体育館に仕掛けた爆弾は時限式ではなかった。他の簡易な手作り爆弾とは違い、プロの爆弾処理班でも解体するには難しいと判断する最高の出来だ。仕掛けたのは体育館の天井に四箇所。足場が確保できない為、爆弾を見つけられてもどうすることも出来ない。
いや、出来ないはずだったのだ。
「な、なんでっ!?」
美樹は思わず叫んでしまっていた。
起爆装置を押したにも関わらず体育館は健在し、拡声器の声がここまで聞こえてくる。
何度押しても反応がない起爆装置を乱暴に投げ捨てるとほぼ同時に後ろから草が踏まれる音が聞こえた。
「遅いよ」
咄嗟に振り返った美樹の額に銃を突き付けたのは長い髪の左右の一部をツインテールにしている美樹と同い年である少女のだった。
「監視者っ!? どうしてこの場所を!?」
「お前の性格を考えれば近くから見物するだろうと思っていた。高校の敷地内をほとんど見渡せ、しかも絶対安全なのはこの場所しかないからな」
勝ち誇ったかのような余裕の表情を見せる監視者の存在は美樹の神経を逆なでした。
「なんのつもりだ? 第一段階への介入は禁止と指示したはずだが?」
監視者は静かに問い掛けてくる。静かな声だが形容しがたい迫力を持った声だ。
美樹の手の平を汗が濡らし始める。
「十三の使徒は計画の変革を望んでいる。だからこそ改変者である私が介入した。それだけよ」
もっともらしいことをもっともらしく美樹は口にした。しかし、それはまったくの出まかせだ。
本当はいつもいつも人を見下しているような哀れんだ瞳をしている監視者が目障りだった。だからこそ美樹は監視者始末する為に新参者の助言に従ってこの計画に介入した。
美樹の嘘を見抜いているのか監視者は小さく鼻で笑った。
その笑い方に美樹はドキっとする。監視者の笑い方が美樹がよく知っている少年の笑い方とそっくりだったからだ。

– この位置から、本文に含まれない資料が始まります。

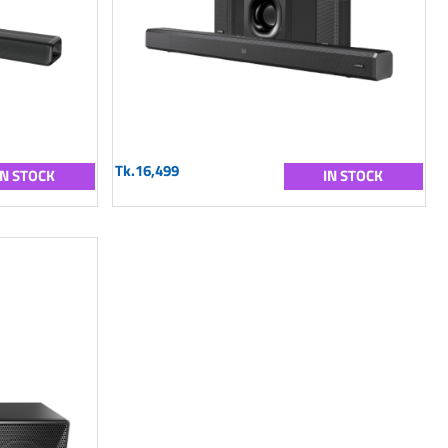
Tk.16,499
IN STOCK
IN STOCK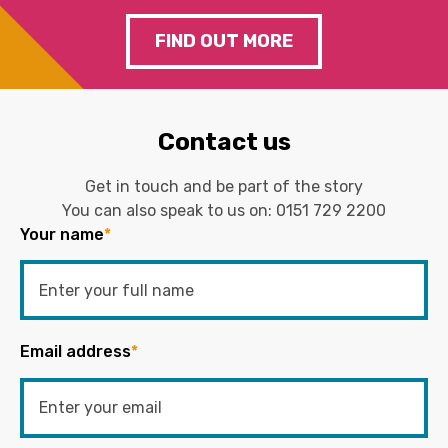
FIND OUT MORE
Contact us
Get in touch and be part of the story
You can also speak to us on:
0151 729 2200
Your name
*
Email address
*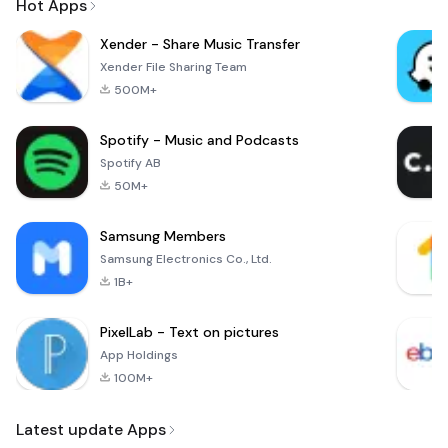
Hot Apps
Xender - Share Music Transfer
Xender File Sharing Team
500M+
Spotify - Music and Podcasts
Spotify AB
50M+
Samsung Members
Samsung Electronics Co., Ltd.
1B+
PixelLab - Text on pictures
App Holdings
100M+
Latest update Apps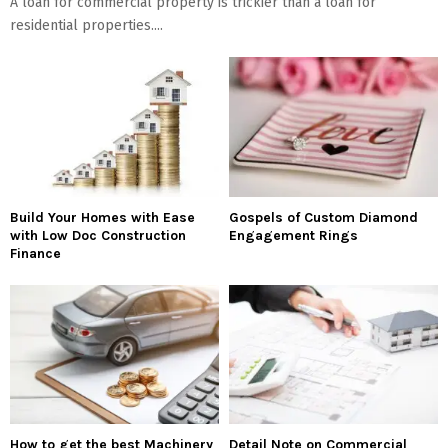
A loan for commercial property is trickier than a loan for
residential properties....
Build Your Homes with Ease
Gospels of Custom Diamond
with Low Doc Construction
Engagement Rings
Finance
How to get the best Machinery
Detail Note on Commercial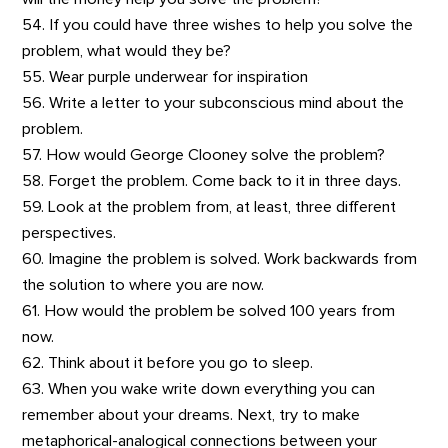
54. If you could have three wishes to help you solve the
problem, what would they be?
55. Wear purple underwear for inspiration
56. Write a letter to your subconscious mind about the
problem.
57. How would George Clooney solve the problem?
58. Forget the problem. Come back to it in three days.
59. Look at the problem from, at least, three different
perspectives.
60. Imagine the problem is solved. Work backwards from
the solution to where you are now.
61. How would the problem be solved 100 years from
now.
62. Think about it before you go to sleep.
63. When you wake write down everything you can
remember about your dreams. Next, try to make
metaphorical-analogical connections between your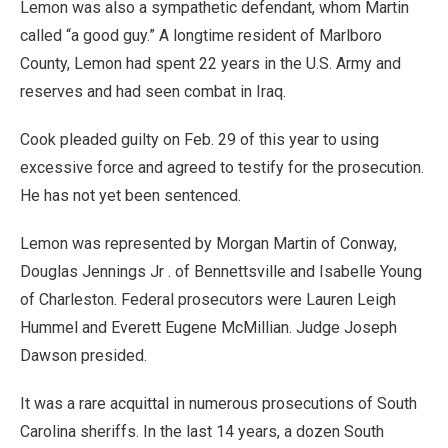
Lemon was also a sympathetic defendant, whom Martin
called “a good guy.” A longtime resident of Marlboro
County, Lemon had spent 22 years in the U.S. Army and
reserves and had seen combat in Iraq.
Cook pleaded guilty on Feb. 29 of this year to using
excessive force and agreed to testify for the prosecution.
He has not yet been sentenced.
Lemon was represented by Morgan Martin of Conway,
Douglas Jennings Jr . of Bennettsville and Isabelle Young
of Charleston. Federal prosecutors were Lauren Leigh
Hummel and Everett Eugene McMillian. Judge Joseph
Dawson presided.
It was a rare acquittal in numerous prosecutions of South
Carolina sheriffs. In the last 14 years, a dozen South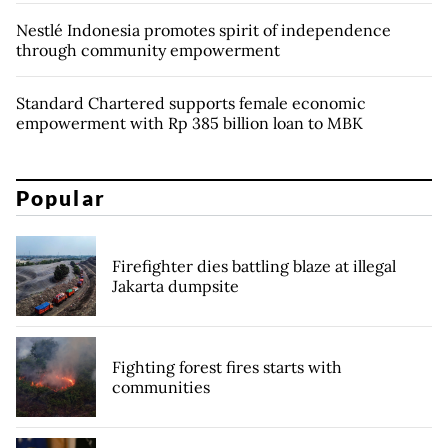
Nestlé Indonesia promotes spirit of independence
through community empowerment
Standard Chartered supports female economic
empowerment with Rp 385 billion loan to MBK
Popular
Firefighter dies battling blaze at illegal
Jakarta dumpsite
Fighting forest fires starts with
communities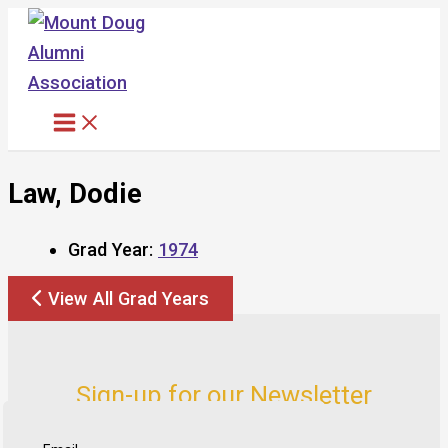
Skip
to
content
Law, Dodie
Grad Year:
1974
View All Grad Years
Sign-up for our Newsletter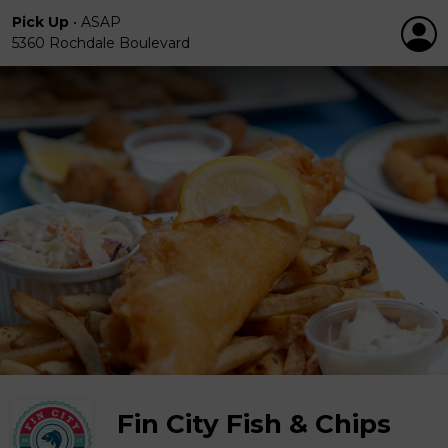
Pick Up
•
ASAP
5360 Rochdale Boulevard
Fin City Fish & Chips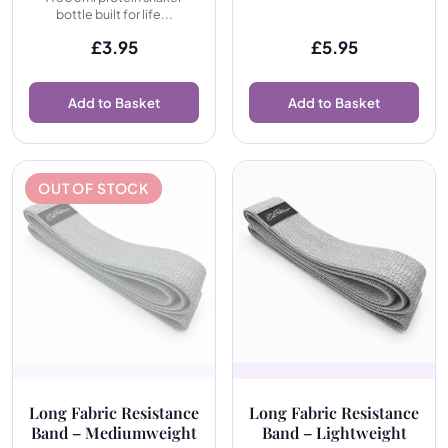
bottle built for life...
£
3.95
£
5.95
Add to Basket
Add to Basket
OUT OF STOCK
Long Fabric Resistance
Long Fabric Resistance
Band – Mediumweight
Band – Lightweight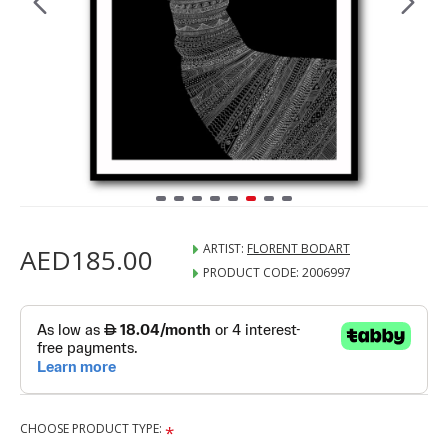
ARTIST:
FLORENT BODART
AED185.00
PRODUCT CODE:
2006997
CHOOSE PRODUCT TYPE: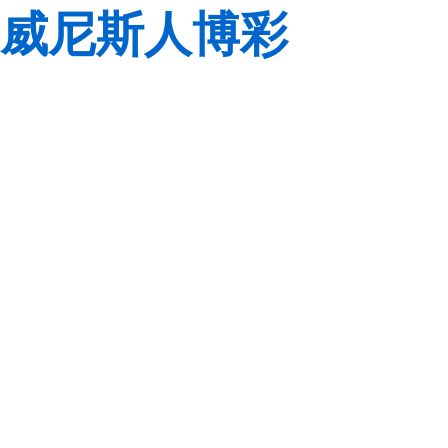
威尼斯人博彩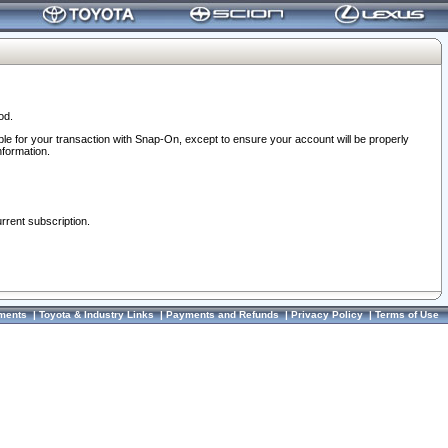
od.
ble for your transaction with Snap-On, except to ensure your account will be properly
nformation.
urrent subscription.
ments
|
Toyota & Industry Links
|
Payments and Refunds
|
Privacy Policy
|
Terms of Use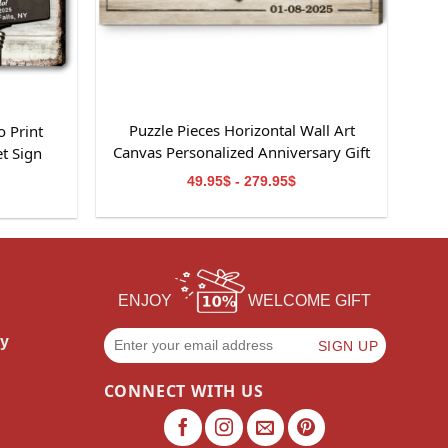
Puzzle Pieces Horizontal Wall Art
 Print
Canvas Personalized Anniversary Gift
t Sign
49.95$ - 279.95$
ENJOY
WELCOME GIFT
cy
CONNECT WITH US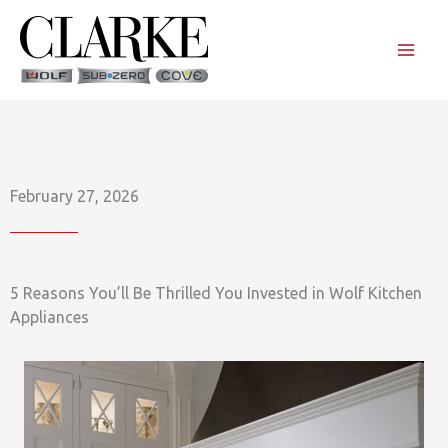
Skip
to
content
February 27, 2026
5 Reasons You’ll Be Thrilled You Invested in Wolf Kitchen
Appliances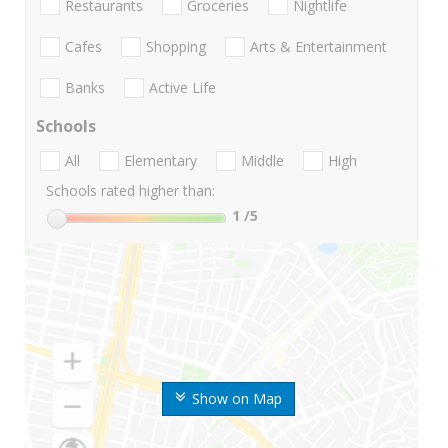
Restaurants
Groceries
Nightlife
Cafes
Shopping
Arts & Entertainment
Banks
Active Life
Schools
All
Elementary
Middle
High
Schools rated higher than:
1
/5
Show on Map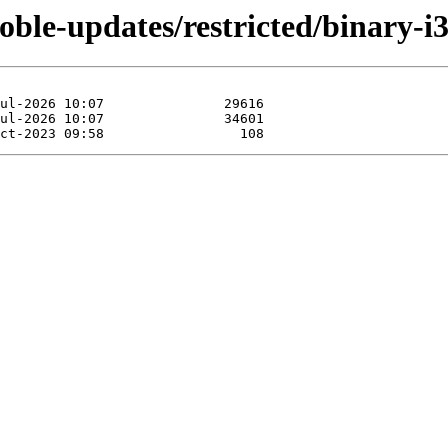
noble-updates/restricted/binary-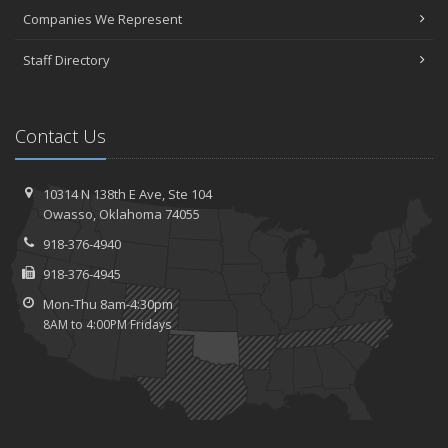
Companies We Represent
Staff Directory
Contact Us
10314 N 138th E Ave,
Ste 104
Owasso,
Oklahoma 74055
918-376-4940
918-376-4945
Mon-Thu 8am-4:30pm
8AM to 4:00PM Fridays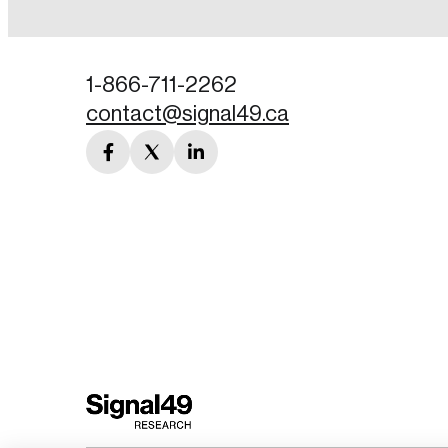
Password
1-866-711-2262
contact@signal49.ca
Forgot Password
facebook
twitter
linkedin
Keep me logged
link
link
link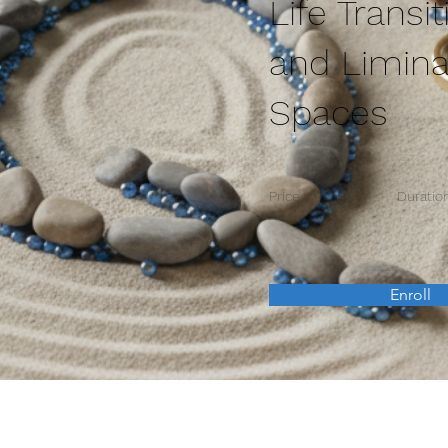
Life Transit
and Limina
Spaces
Price
Duratio
Enroll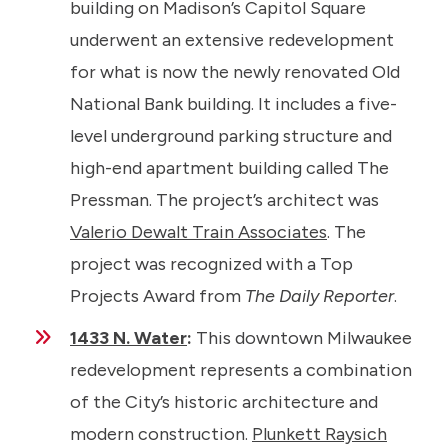
building on Madison’s Capitol Square
underwent an extensive redevelopment
for what is now the newly renovated Old
National Bank building. It includes a five-
level underground parking structure and
high-end apartment building called The
Pressman. The project’s architect was
Valerio Dewalt Train Associates
. The
project was recognized with a Top
Projects Award from
The Daily Reporter
.
1433 N. Water
:
This downtown Milwaukee
redevelopment represents a combination
of the City’s historic architecture and
modern construction.
Plunkett Raysich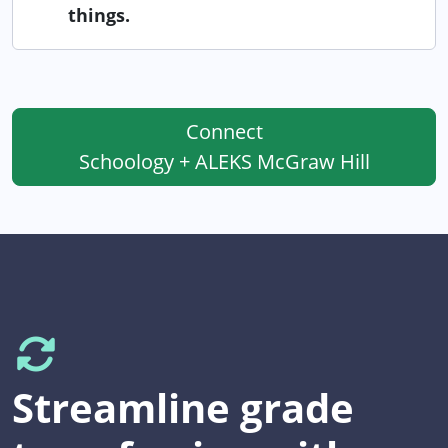
things.
Connect
Schoology + ALEKS McGraw Hill
Streamline grade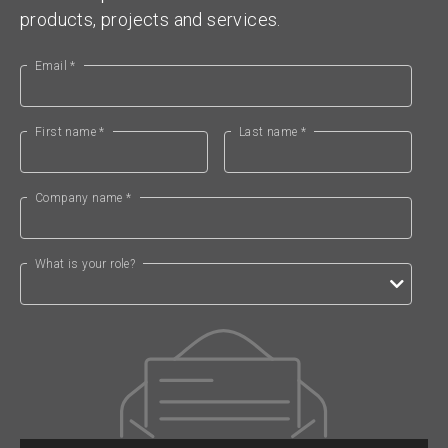
products, projects and services.
Email *
First name *
Last name *
Company name *
What is your role?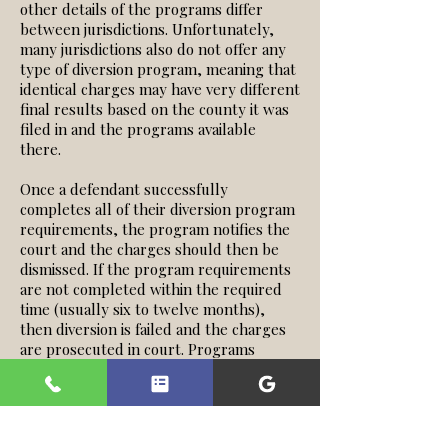
other details of the programs differ
between jurisdictions. Unfortunately,
many jurisdictions also do not offer any
type of diversion program, meaning that
identical charges may have very different
final results based on the county it was
filed in and the programs available
there.
Once a defendant successfully
completes all of their diversion program
requirements, the program notifies the
court and the charges should then be
dismissed. If the program requirements
are not completed within the required
time (usually six to twelve months),
then diversion is failed and the charges
are prosecuted in court. Programs
similar to diversion exist, again
depending on the jurisdiction. Juvenile
Diversion, Drug Court, and Young Adult
Court are a few examples.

驚きと共にある種の諦めにも似た感情が込み上げ、それはやがて憎悪となった。
美樹はいつも武器を携帯する為、夏でも上着を羽織っている。今日は男物の黒の革ジャンを羽織っていた。
服の袖に隠しておいたナイフを逆手に持ち直し、右腕で監視者が銃を持っている腕弾きを素早くナイフで喉を狙う。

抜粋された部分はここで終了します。